The debug logger in the clean_temp_dir method only logs the directories it finds in the current session, so it doesn't detect or log directories created by other sessions. However, it still attempts to delete those directories if they match the "ersilia-" pattern, which is causing issues as other sessions are using them.

I was thinking of two ways this can be resolved, by using a model-specific or session-specific identifier to the temporary directories, though in a case where we are fetching the same model from different sources across multiple sessions, model-specific identifier will still run into the same resource conflicts. Let me know your thought regarding this.

Hi @Malikbadmus this is interesting - I feel like we can update the tmp directory prefix to include the session pid as well. You can get the session PID from utils/session.py. And then the deletion code can be made to delete the tmp directories only related to the session. What do you think?

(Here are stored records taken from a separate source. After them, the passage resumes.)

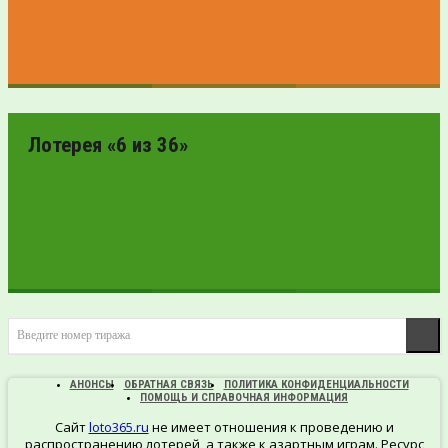
ПРОВЕРИТЬ
БИЛЕТ
Лотерея «6 из 36»
ПРОВЕРИТЬ
Введите номер тиража
БИЛЕТ
АНОНСЫ
ОБРАТНАЯ СВЯЗЬ
ПОЛИТИКА КОНФИДЕНЦИАЛЬНОСТИ
ПОМОЩЬ И СПРАВОЧНАЯ ИНФОРМАЦИЯ
Сайт
loto365.ru
не имеет отношения к проведению и
распространению лотерей, а также к азартным играм. Ресурс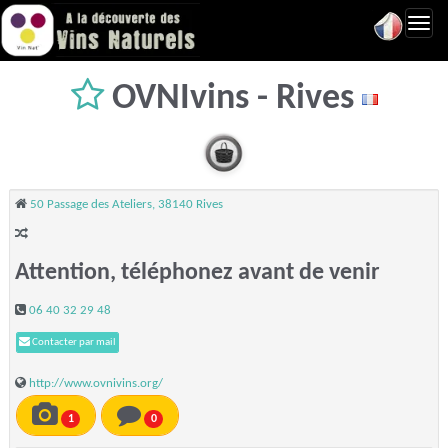
Toggl
navig
OVNIvins - Rives
50 Passage des Ateliers, 38140 Rives
Attention, téléphonez avant de venir
06 40 32 29 48
Contacter par mail
http://www.ovnivins.org/
1
0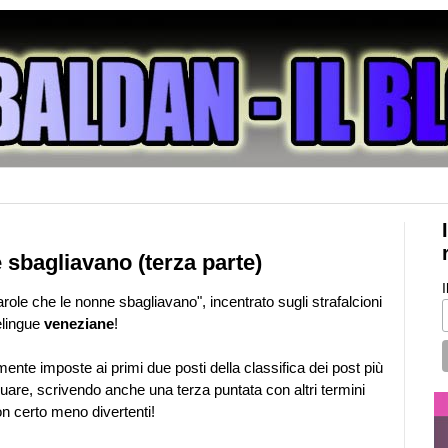
 sbagliavano (terza parte)
I
role che le nonne sbagliavano", incentrato sugli strafalcioni
elingue
veneziane
!
ente imposte ai primi due posti della classifica dei post più
nuare, scrivendo anche una terza puntata con altri termini
on certo meno divertenti!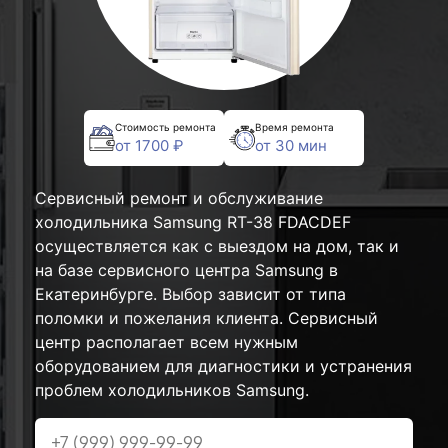
Стоимость ремонта
Время ремонта
от 1700 ₽
от 30 мин
Сервисный ремонт и обслуживание
холодильника Samsung RT-38 FDACDEF
осуществляется как с выездом на дом, так и
на базе сервисного центра Samsung в
Екатеринбурге. Выбор зависит от типа
поломки и пожелания клиента. Сервисный
центр располагает всем нужным
оборудованием для диагностики и устранения
проблем холодильников Samsung.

Malikbadmus commented 1 month ago

@DhanshreeA , the conflicts happening at fetching are caused by this method. It is responsible for clearing temporary directories that match the prefix "ersilia-". However, since we are running multiple sessions simultaneously, one session may delete a temporary directory that the other session is still using, in this case, /tmp/ersilia-749mg2go/docker_pull.log which keeps the log of Image that was pulled from DockerHub for models running in a docker container.

The debug logger in the clean_temp_dir method only logs the directories it finds in the current session, so it doesn't detect or log directories created by other sessions. However, it still attempts to delete those directories if they match the "ersilia-" pattern, which is causing issues as other sessions are using them.

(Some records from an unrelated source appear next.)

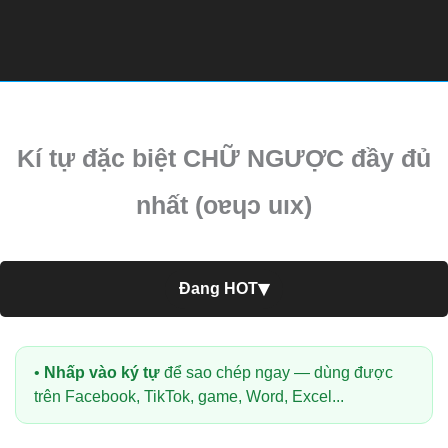
Kí tự đặc biệt CHỮ NGƯỢC đầy đủ
nhất (oɐɥɔ uıx)
▾
Đang HOT
•
Nhấp vào ký tự
để sao chép ngay — dùng được
trên Facebook, TikTok, game, Word, Excel...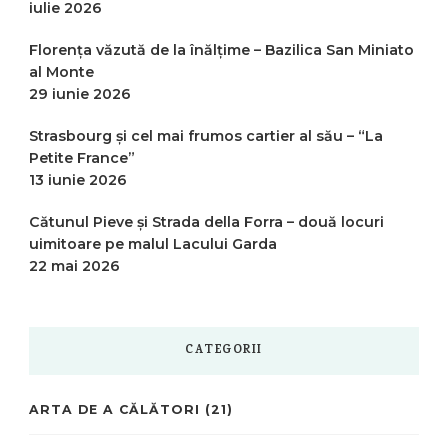
iulie 2026
Florența văzută de la înălțime – Bazilica San Miniato
al Monte
29 iunie 2026
Strasbourg și cel mai frumos cartier al său – “La
Petite France”
13 iunie 2026
Cătunul Pieve și Strada della Forra – două locuri
uimitoare pe malul Lacului Garda
22 mai 2026
CATEGORII
ARTA DE A CĂLĂTORI
(21)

I was thinking of two ways this can be resolved, by using a model-specific or session-specific identifier to the temporary directories, though in a case where we are fetching the same model from different sources across multiple sessions, model-specific identifier will still run into the same resource conflicts. Let me know your thought regarding this.

Hi @Malikbadmus this is interesting - I feel like we can update the tmp directory prefix to include the session pid as well. You can get the session PID from utils/session.py. And then the deletion code can be made to delete the tmp directories only related to the session. What do you think?

Yes, I think this is the best way, I was also thinking along this line.

DhanshreeA commented 1 week ago

Refer to discussion here: https://github.com/ersilia-os/ersilia/issues/702#issue-1756694049

This is actually expected behavior, and not a bug, at present.